## ACTIVITY
The expected output is the exact lines from the one containing "HUMANITNÝCH VIED" through the end of the data, inclusive, and nothing else.

## PROVIDED INFORMATION
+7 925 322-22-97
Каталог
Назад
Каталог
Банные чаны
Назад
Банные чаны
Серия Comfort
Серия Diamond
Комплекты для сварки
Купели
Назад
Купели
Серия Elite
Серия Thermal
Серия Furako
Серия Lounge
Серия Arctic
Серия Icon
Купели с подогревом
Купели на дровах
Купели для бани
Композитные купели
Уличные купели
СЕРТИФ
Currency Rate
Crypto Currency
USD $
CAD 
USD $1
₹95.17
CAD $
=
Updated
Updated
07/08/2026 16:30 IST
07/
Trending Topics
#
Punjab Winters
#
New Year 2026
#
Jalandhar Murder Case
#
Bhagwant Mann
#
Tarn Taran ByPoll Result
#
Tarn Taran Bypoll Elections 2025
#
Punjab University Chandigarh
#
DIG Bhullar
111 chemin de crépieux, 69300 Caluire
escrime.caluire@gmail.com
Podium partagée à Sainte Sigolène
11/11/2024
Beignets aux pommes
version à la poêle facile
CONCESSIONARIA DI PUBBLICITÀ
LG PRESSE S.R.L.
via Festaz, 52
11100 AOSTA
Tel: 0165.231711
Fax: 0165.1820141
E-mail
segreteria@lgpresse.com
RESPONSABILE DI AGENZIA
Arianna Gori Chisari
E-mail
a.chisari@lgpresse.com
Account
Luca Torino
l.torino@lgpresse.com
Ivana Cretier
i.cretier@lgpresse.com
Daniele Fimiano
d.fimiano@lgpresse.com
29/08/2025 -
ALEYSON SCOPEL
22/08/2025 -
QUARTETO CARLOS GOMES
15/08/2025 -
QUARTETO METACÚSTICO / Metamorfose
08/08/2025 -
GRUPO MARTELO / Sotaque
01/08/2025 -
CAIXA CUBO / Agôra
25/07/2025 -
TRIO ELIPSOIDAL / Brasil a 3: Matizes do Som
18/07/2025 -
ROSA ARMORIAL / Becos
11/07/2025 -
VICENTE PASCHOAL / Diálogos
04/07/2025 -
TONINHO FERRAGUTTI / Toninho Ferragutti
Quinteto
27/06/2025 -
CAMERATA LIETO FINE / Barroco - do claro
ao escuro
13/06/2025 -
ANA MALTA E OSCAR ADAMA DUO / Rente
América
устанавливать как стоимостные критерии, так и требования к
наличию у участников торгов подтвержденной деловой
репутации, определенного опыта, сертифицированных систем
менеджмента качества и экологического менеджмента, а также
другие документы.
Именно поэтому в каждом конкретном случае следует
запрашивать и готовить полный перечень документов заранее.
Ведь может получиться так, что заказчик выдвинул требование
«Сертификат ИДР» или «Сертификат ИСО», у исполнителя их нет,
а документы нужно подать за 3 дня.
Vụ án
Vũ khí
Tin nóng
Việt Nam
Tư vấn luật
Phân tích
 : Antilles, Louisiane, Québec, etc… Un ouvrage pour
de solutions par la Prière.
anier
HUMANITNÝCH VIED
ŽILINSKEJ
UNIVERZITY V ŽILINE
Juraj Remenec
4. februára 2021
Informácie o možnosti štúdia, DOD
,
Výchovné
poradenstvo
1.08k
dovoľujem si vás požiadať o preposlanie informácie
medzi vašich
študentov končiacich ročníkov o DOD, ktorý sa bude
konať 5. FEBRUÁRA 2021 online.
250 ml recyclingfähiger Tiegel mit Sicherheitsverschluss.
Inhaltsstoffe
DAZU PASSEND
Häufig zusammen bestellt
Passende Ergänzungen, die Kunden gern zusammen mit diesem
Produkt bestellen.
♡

## ANSWER TO THIS EXERCISE
HUMANITNÝCH VIED
ŽILINSKEJ
UNIVERZITY V ŽILINE
Juraj Remenec
4. februára 2021
Informácie o možnosti štúdia, DOD
,
Výchovné
poradenstvo
1.08k
dovoľujem si vás požiadať o preposlanie informácie
medzi vašich
študentov končiacich ročníkov o DOD, ktorý sa bude
konať 5. FEBRUÁRA 2021 online.
250 ml recyclingfähiger Tiegel mit Sicherheitsverschluss.
Inhaltsstoffe
DAZU PASSEND
Häufig zusammen bestellt
Passende Ergänzungen, die Kunden gern zusammen mit diesem
Produkt bestellen.
♡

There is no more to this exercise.